Prime minister stoned during university visit

Burkina Faso’s Prime Minister Luc-Adolphe Tiao was stoned by protesting students during a fact-finding visit to the University of Ouagadougou this month.

Le Pays of Ouagadougou reported that Tiao had wanted to "prove his openness of mind and availability" but the "very bitter" students had clearly shown there was still some way to go to build a university that satisfied everyone concerned.

The government’s efforts deserved recognition, especially Tiao’s unhesitating visit to see the reality for himself, and stemmed from a true desire to resolve the problems in universities with social dialogue, said Le Pays.

But the living and studying conditions of Burkinabé students in general, and those at Ouagadougou in particular, had long been insecure and stressful, with education "based on failure", said Le Pays.

The introduction of LMD (licence-masters-doctorate), the system of three, five and eight years’ higher education based on the Bologna process, had been too hasty. In addition there was student dissatisfaction over a number of issues, demotivation of the teaching workforce and inadequate facilities and infrastructure.

Such circumstances did not excuse the actions and jeers that marked the prime minister’s visit, which were reprehensible, said the paper. The students had shown immaturity and would not gain the sympathy of serious people, nor was such an atmosphere conducive to dialogue.

Tiao had planned to spend the day talking to lecturers’ and students’ unions, other members of staff and the governing boards of the two Ouagadougou universities, and to have lunch with students, reported Fasozine.

But while he was delivering his address, a power cut intervened, reported Fasozine. Students became angry when a generator was brought in so the ceremony could continue.

“We’re used to breakdowns, but nobody would dream of providing us with a generator. We just wait in the heat until the current comes back,” they shouted.

Tiao and his delegation waited until the power returned, and students became angrier when the prime minister announced that he would shorten his speech. He continued until a second power cut brought the ceremony to an end.

Tiao intended to have fresh talks with other members of the university in another room, reported Fasozine, but the students’ anger was mounting further and soon afterwards they started throwing stones at the prime minister. They also blocked the road outside for about an hour, and burned tyres.

Meanwhile, students at the Centre Universitaire Polytechnique de Dédougou called a 48-hour strike earlier this month, the first since the institution opened last April.
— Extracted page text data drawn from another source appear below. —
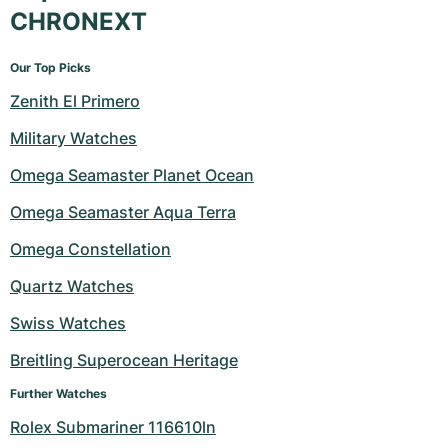
CHRONEXT
Our Top Picks
Zenith El Primero
Military Watches
Omega Seamaster Planet Ocean
Omega Seamaster Aqua Terra
Omega Constellation
Quartz Watches
Swiss Watches
Breitling Superocean Heritage
Further Watches
Rolex Submariner 116610ln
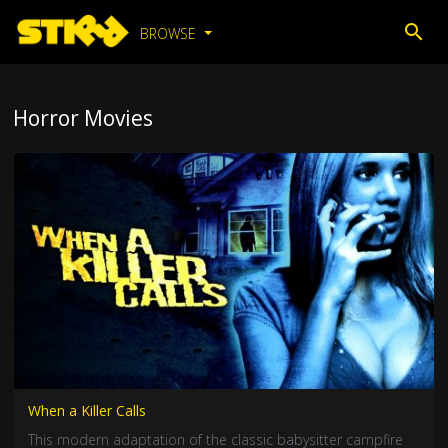
BROWSE
Horror Movies
When a Killer Calls
This modern adaptation of the classic babysitter campfire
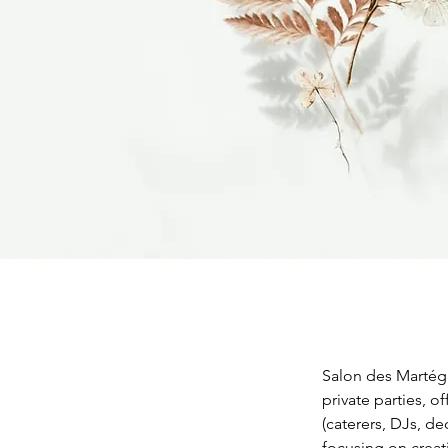
Salon des Martéga
private parties, o
(caterers, DJs, de
focusing on creat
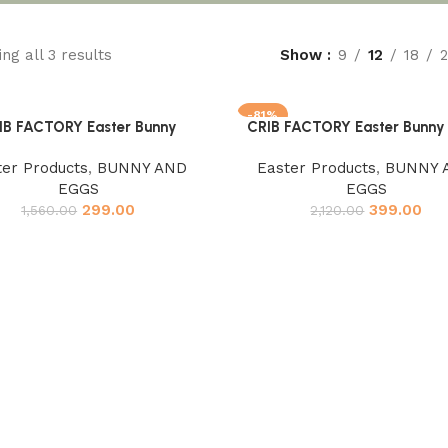
ng all 3 results
Show
9
12
18
-81%
IB FACTORY Easter Bunny
CRIB FACTORY Easter Bunny 
cart
Add to cart
ter Products
,
BUNNY AND
Easter Products
,
BUNNY 
EGGS
EGGS
299.00
399.00
1,560.00
2,120.00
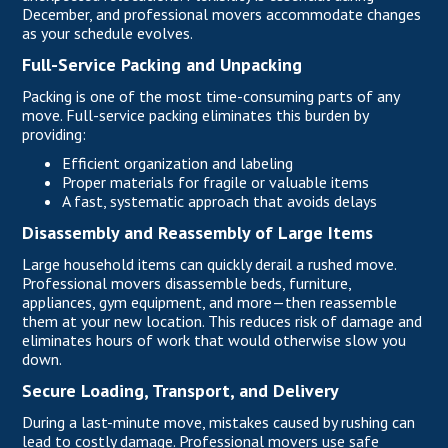
December, and professional movers accommodate changes
as your schedule evolves.
Full-Service Packing and Unpacking
Packing is one of the most time-consuming parts of any
move. Full-service packing eliminates this burden by
providing:
Efficient organization and labeling
Proper materials for fragile or valuable items
A fast, systematic approach that avoids delays
Disassembly and Reassembly of Large Items
Large household items can quickly derail a rushed move.
Professional movers disassemble beds,
furniture
,
appliances, gym equipment, and more—then reassemble
them at your new location. This reduces risk of damage and
eliminates hours of work that would otherwise slow you
down.
Secure Loading, Transport, and Delivery
During a last-minute move, mistakes caused by rushing can
lead to costly damage. Professional movers use safe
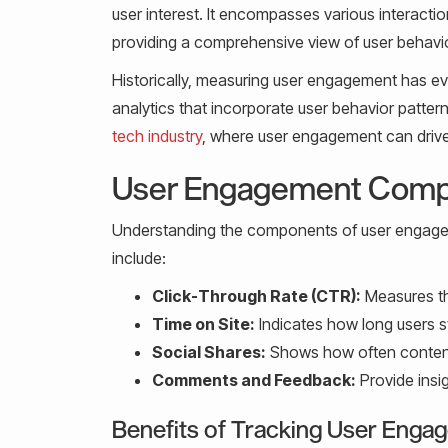
user interest. It encompasses various interacti
providing a comprehensive view of user behavio
Historically, measuring user engagement has ev
analytics that incorporate user behavior pattern
tech industry
, where user engagement can drive
User Engagement Com
Understanding the components of user engagem
include:
Click-Through Rate (CTR):
Measures the
Time on Site:
Indicates how long users sta
Social Shares:
Shows how often content
Comments and Feedback:
Provide insi
Benefits of Tracking User Eng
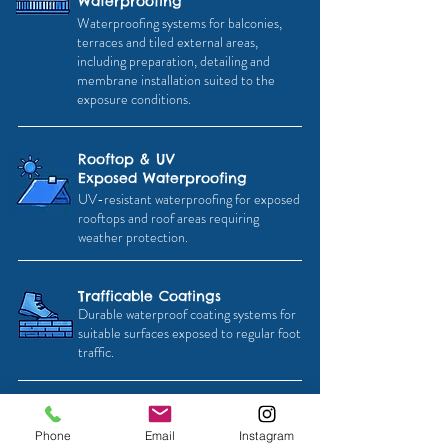
Waterproofing
Waterproofing systems for balconies,
terraces and tiled external areas,
including preparation, detailing and
membrane installation suited to the
exposure conditions.
Rooftop & UV
Exposed Waterproofing
UV-resistant waterproofing for exposed
rooftops and roof areas requiring
weather protection.
Trafficable Coatings
Durable waterproof coating systems for
suitable surfaces exposed to regular foot
traffic.
Outdoor Ponds &
Phone
Email
Instagram
Water Features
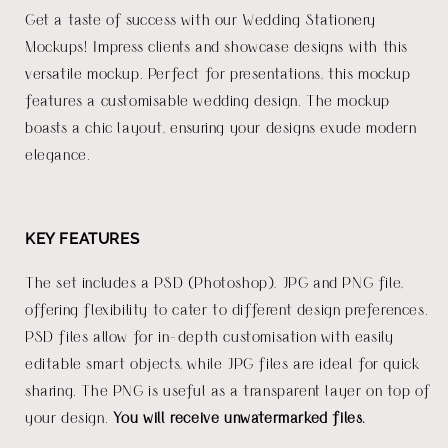
Get a taste of success with our Wedding Stationery
Mockups! Impress clients and showcase designs with this
versatile mockup. Perfect for presentations, this mockup
features a customisable wedding design. The mockup
boasts a chic layout, ensuring your designs exude modern
elegance.
KEY FEATURES
The set includes a PSD (Photoshop), JPG and PNG file,
offering flexibility to cater to different design preferences.
PSD files allow for in-depth customisation with easily
editable smart objects, while JPG files are ideal for quick
sharing. The PNG is useful as a transparent layer on top of
your design.
You will receive unwatermarked files.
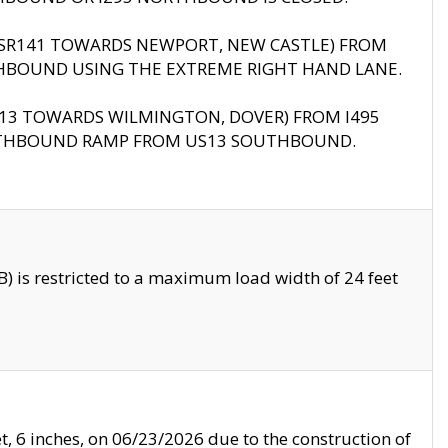
B (SR141 TOWARDS NEWPORT, NEW CASTLE) FROM
HBOUND USING THE EXTREME RIGHT HAND LANE.
US13 TOWARDS WILMINGTON, DOVER) FROM I495
RTHBOUND RAMP FROM US13 SOUTHBOUND.
 is restricted to a maximum load width of 24 feet
, 6 inches, on 06/23/2026 due to the construction of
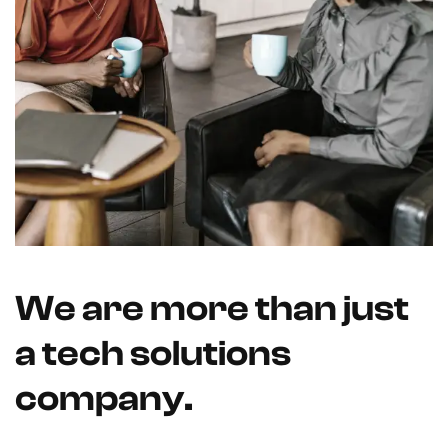
We are more than just
a tech solutions
company.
They were protesting against lack of student accommodation, healthcare and ICT facilities, teachers, a library and a university restaurant, reported L’Observateur Paalga of Ouagadougou.

Serge Antoine Nombré and Bassiniki Ouattara, representatives of ANEB, the National Association of Burkinabé Students, said they had called the stoppage having received no response after bringing the dismal conditions for students to the attention of the authorities.

* This article is drawn from local media. University World News cannot vouch for the accuracy of the original reports.